Extracted page text data:

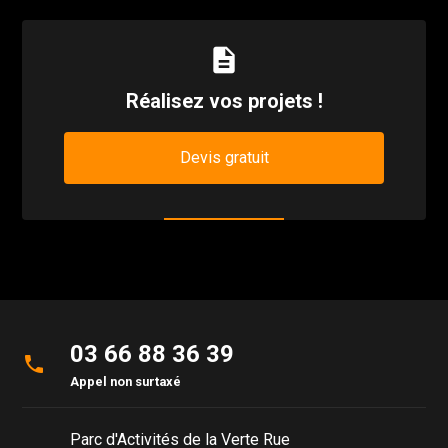
description
Réalisez vos projets !
Devis gratuit
03 66 88 36 39
phone
Appel non surtaxé
Parc d'Activités de la Verte Rue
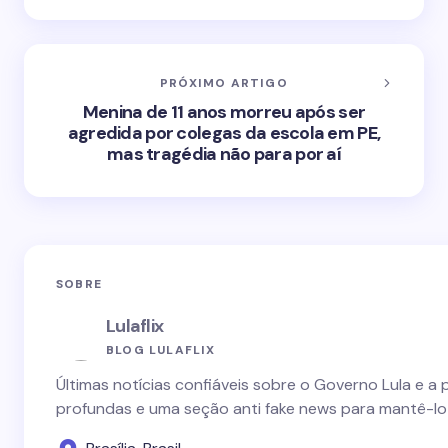
PRÓXIMO ARTIGO
Menina de 11 anos morreu após ser
agredida por colegas da escola em PE,
mas tragédia não para por aí
SOBRE
Lulaflix
BLOG LULAFLIX
Últimas notícias confiáveis sobre o Governo Lula e a 
profundas e uma seção anti fake news para mantê-lo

> _Requirement_
The expected answer is the complete set of entries, copied verbatim, with no pictures.

> _Result of this task_
description
Réalisez vos projets !
Devis gratuit
03 66 88 36 39
phone
Appel non surtaxé
Parc d'Activités de la Verte Rue
PRÓXIMO ARTIGO
Menina de 11 anos morreu após ser
agredida por colegas da escola em PE,
mas tragédia não para por aí
SOBRE
Lulaflix
BLOG LULAFLIX
Últimas notícias confiáveis sobre o Governo Lula e a 
profundas e uma seção anti fake news para mantê-lo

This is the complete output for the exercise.